"Their short tenure has nothing to do with them and everything to do with what may be called a personal vendetta being waged against me and anyone who is seen to be sharing my vision for Vector," he said.
"Their departure from Vector is sadly embarrassing and a significant loss and not in Vector's best interests - something I'd hoped that all shareholders had close to their hearts.
"Sadly, some actions of my fellow directors in the last few months have not been driven by any wish to do what is best for Vector but rather for their own personal desires."
Buczkowski kept his own comments to the meeting brief and upbeat, giving a rundown of his CV and saying he wanted to increase Vector's share price and dividend.
Stiassny cut off a question from the floor to Patterson, asking if she intended to stand for chair. That was a matter for the new board to discuss, Stiassny said.
The departing chairman also defended Vector's June decision to partner with mPrest - maker of Israel's "Iron Dome" anti-rocket system on smart grid technology.
"The statement has been made that mPrest have been involved in making military equipment - bombs etc. Under no circumstance while I've been at Vector would we have tolerated that, and they don't do that," Stiassny told shareholders.
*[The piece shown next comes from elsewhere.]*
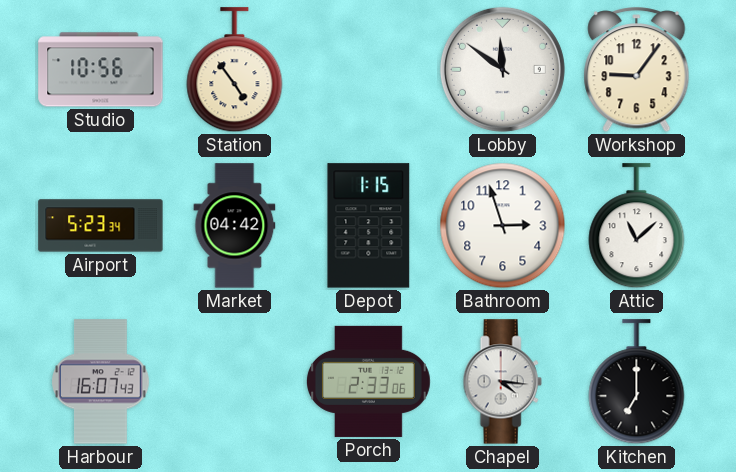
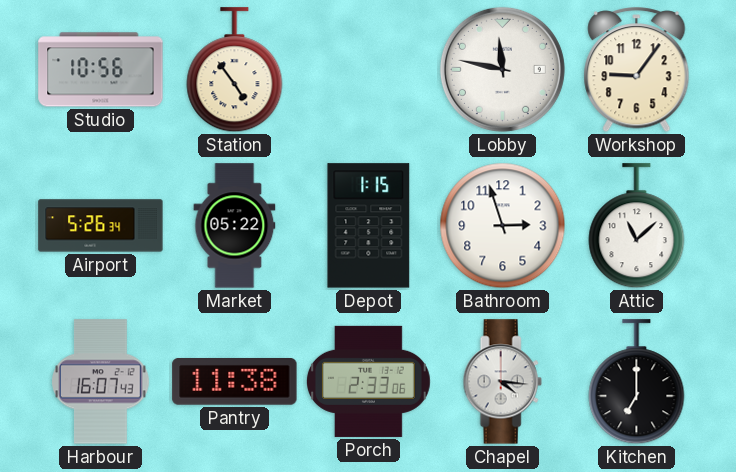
Lobby: 11:51 -> 11:47
Airport: 5:23 -> 5:26
Market: 04:42 -> 05:22
Pantry: none -> 11:38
"What they do is create a defence system that does not kill anyone - completely different."
He added, "It's a bit sad it's been discussed in the press so negatively when for instance Rocket Lab - which we all think is the most wonderful thing - and it is - is actually significantly owned by Lockheed Martin, which does produce weapons that kill people. But no one really cares about that."
Stiassny said Vector returns to shareholders had averaged 11 per cent. Chief executive Simon MacKenzie weighed in, saying what he called forecasting errors by the Commerce Commission around inflation and electricity demand had cost the company $28m a year.
Other forces had also aligned against Vector, the pair said.
"Climate change is here. Unfortunately, we'll have more outages as a result," Stiassny told shareholders.
MacKenzie described the April storm that took out power for around 100,000 Auckland homes was a hurricane, on the basis winds hit 215km/h- the same as Hurricane Florence in the US in September (contemporary reports put Hurricane Florence at 210 to 251km/h).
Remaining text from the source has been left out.